8 and Older

"Shark Tale" (PG). Fresh-yet-salty animated fish story set in colorful coral reef where sharks rule; odd friendship between a big-talking little fish (voice of Will Smith) who pretends he's a shark slayer and a great white shark (Jack Black) scared to tell his dad (Robert De Niro) he's a vegetarian; the pals hang out at the whale wash till their secrets and lies get them in trouble; droll story's subtext will resonate for kids dealing with any different-drummer issues. Sharks bare their teeth, chase fish; one shark slams into an anchor and dies; a fish is taken hostage; whale poop joke; mild sexual innuendo; gangster sharks talk tough.

10 and Older

"First Daughter" (PG). Katie Holmes and a solid cast can't save painfully cute, wholly artificial fable about dutiful daughter of U.S. president (Michael Keaton) trying to enjoy her freshman year of college, but finding that a pop tart roommate (singer Amerie), beer, parties and a cute guy (Marc Blucas) land her in the tabloids. Considerable mild sexual innuendo for a PG -- references to getting "a little action"; drunkenness; emergency moves by Secret Service could startle under-10s.

PG-13s

"Ladder 49." Joaquin Phoenix in fine turn as Baltimore firefighter, recalling his career while trapped in a burning grain elevator; his superior (John Travolta, rather miscast) leads rescue effort in simple, focused drama about why firefighters love what they do and why their families worry -- effective despite its conventionality. Fires, explosions, collapses feel real and scary; burned firefighter with skin grafts on his face; civilians, including children, shown in danger; occasional profanity; sexual innuendo; a homophobic joke; drinking, smoking. Teenagers.

R's and Limited Releases

"I {heart} Huckabees." Weird, wonderful, sometimes overextended philosophical farce by David O. Russell details disappointments of modern life, from personal angst to red state/blue state fault lines, in tale of Albert (Jason Schwartzman), a dorky environmental activist who hires eccentric existential detectives (Dustin Hoffman, Lily Tomlin) to trace source of his malaise; trail leads to Huckabees, a retail store Albert accuses of environmental sins, Jude Law as its slick exec, Naomi Watts as his spokesmodel-girlfriend; Mark Wahlberg as firefighter who joins Albert's quest. Strong profanity; explicit, clothed sexual situation; other sexual innuendo. Philosophical high schoolers 16 and up.

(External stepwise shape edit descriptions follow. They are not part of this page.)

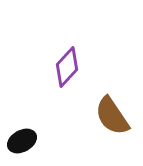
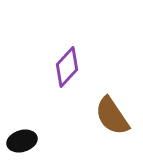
black ellipse: rotated 12 degrees clockwise
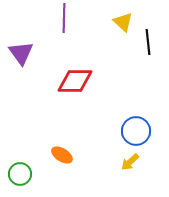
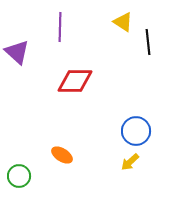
purple line: moved 4 px left, 9 px down
yellow triangle: rotated 10 degrees counterclockwise
purple triangle: moved 4 px left, 1 px up; rotated 12 degrees counterclockwise
green circle: moved 1 px left, 2 px down
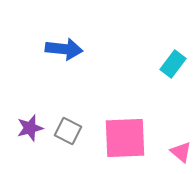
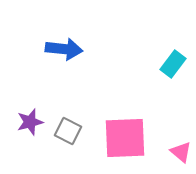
purple star: moved 6 px up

"Woman Thou Art Loosed." Absorbing, though preachy parable of young woman's redemption, buoyed by Kimberly Elise's searing performance as former drug user/prostitute, in prison for murder; evangelist, Bishop T.D. Jakes (as himself -- his book and play inspired the film) counsels her; flashbacks show childhood memories of molestation by her mother's (Loretta Devine) boyfriend (Clifton Powell). Strongly implied (but not shown) rape of child by a man; a bloody dress as evidence; gun death; other mild sexual innuendo; drug use. High schoolers.

"Shaun of the Dead." Funny British comedy spoofs zombie flicks and young men who lay about, zombielike, playing video games and glugging beer; flatmates Shaun (Simon Pegg) and Ed (Nick Frost) gradually realize their neighbors have become zombies; with a few loved ones, they try to get to the pub, unbitten. Hordes of undead gorging on human flesh; bloody violence; profanity; sexual innuendo; marijuana jokes; smoking, drinking; toilet humor. 17 and older.